How It Works: The BPE Algorithm

minbpe provides a clear implementation of the Byte Pair Encoding (BPE) algorithm. This page breaks down the process as implemented in the BasicTokenizer class, which is the foundational tokenizer in this project.

The Core Idea

The BPE algorithm starts with a small base vocabulary and learns merge rules to create new, larger tokens that represent common sequences of characters. In minbpe, the process is byte-level, meaning the base vocabulary consists of the 256 possible byte values.

The training process is an iterative loop that finds the most frequent pair of adjacent tokens and merges them into a single new token.

Step-by-Step Training Process

The logic can be found in the train method of minbpe/basic.py. Here's a conceptual breakdown:

1. Initialization

Input: The training process takes a large string of text and a vocab_size (the final number of tokens you want in your vocabulary).
Preprocessing: The input text is first encoded into a sequence of bytes using UTF-8. This sequence of bytes is then converted into a list of integers, where each integer is between 0 and 255.
```
text_bytes = text.encode("utf-8") # raw bytes
ids = list(text_bytes) # list of integers in range 0..255
```
Base Vocabulary: The initial vocabulary is created, mapping each of the 256 possible byte values to its byte representation. For example, vocab[65] would be b'A'.

2. Iterative Merging

The core of the algorithm is a loop that runs for num_merges = vocab_size - 256 iterations. In each iteration, the following happens:

Find Most Frequent Pair: The code scans the entire list of token ids and counts the occurrences of all adjacent pairs. This is handled by the get_stats(ids) function. It returns a dictionary where keys are tuples of pairs (e.g., (101, 32)) and values are their frequencies.
Select Best Pair: The pair with the highest frequency is selected for merging. For example, if the pair for ('t', 'h') is most common, it will be chosen.
```
pair = max(stats, key=stats.get)
```
Create a New Token: A new token ID is created. The new IDs start from 256 upwards. For the first merge, the new ID is 256; for the second, it's 257, and so on.
```
idx = 256 + i
```
Perform the Merge: The code iterates through the ids list and replaces every occurrence of the chosen pair with the new idx. This is handled by the merge(ids, pair, idx) function.
Store the Merge Rule: The merge operation is stored in a merges dictionary. This dictionary maps the pair to the new token ID (e.g., merges[(116, 104)] = 256).
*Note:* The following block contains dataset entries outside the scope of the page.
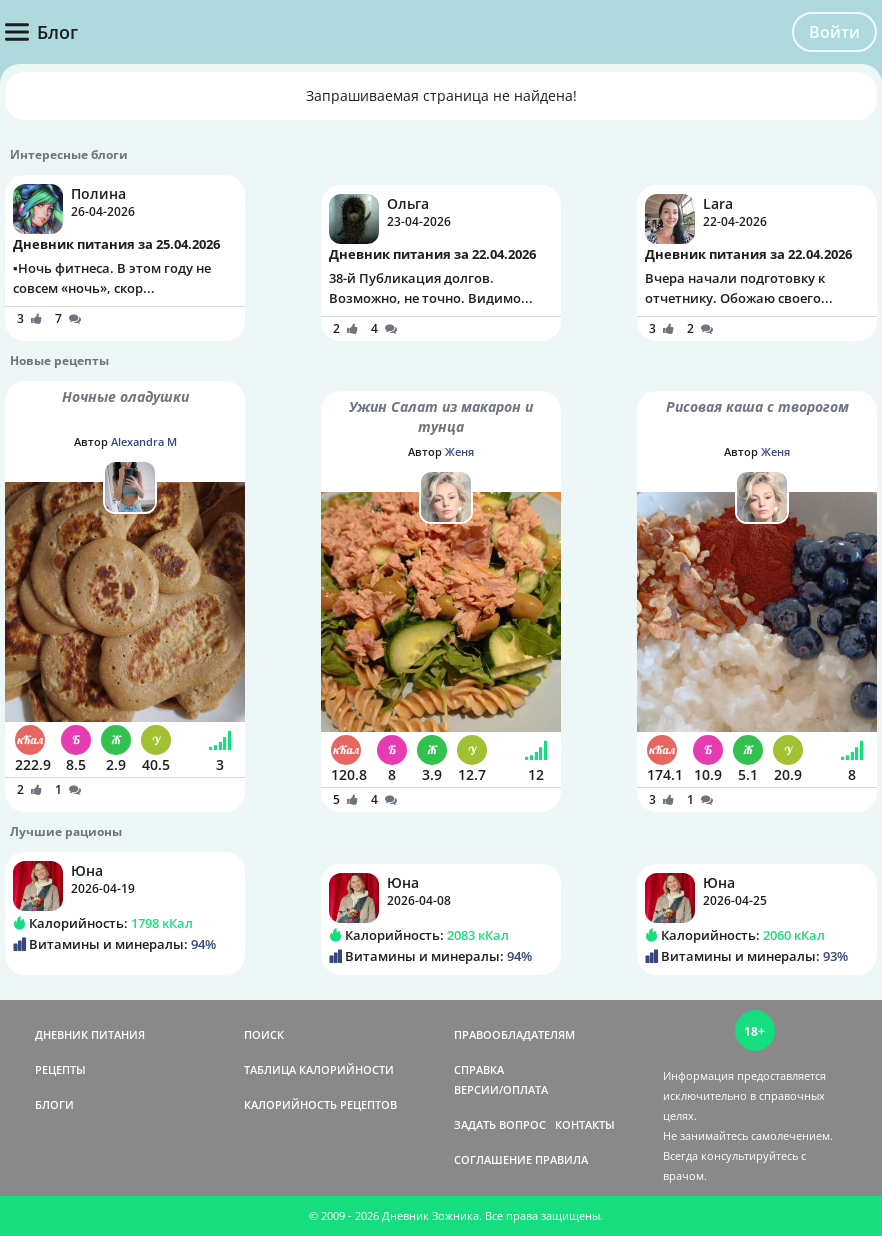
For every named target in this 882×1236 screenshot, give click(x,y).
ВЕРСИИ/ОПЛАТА (501, 1089)
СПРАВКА (479, 1069)
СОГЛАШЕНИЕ (493, 1159)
This is crucial for the encode function later.
Update Vocabulary: The new token is added to the vocabulary. Its value is the concatenation of the bytes of the two tokens that formed it. For example, vocab[256] would become b'th'.
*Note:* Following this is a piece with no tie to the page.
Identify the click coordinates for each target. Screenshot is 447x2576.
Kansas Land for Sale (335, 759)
This loop continues until the desired vocabulary size is reached.

3. Encoding and Decoding

Encoding: To encode a new string, it's first converted to a list of byte IDs. Then, the merges are applied in the same order they were learned. The algorithm repeatedly finds the pair in the sequence that was merged earliest during training (has the lowest merge index) and replaces it with the corresponding new token ID. This continues until no more merges can be applied.
Decoding: Decoding is simpler. It's a lookup process. Each token ID in a sequence is looked up in the final vocab dictionary to retrieve its corresponding bytes. These bytes are then concatenated and decoded back into a UTF-8 string.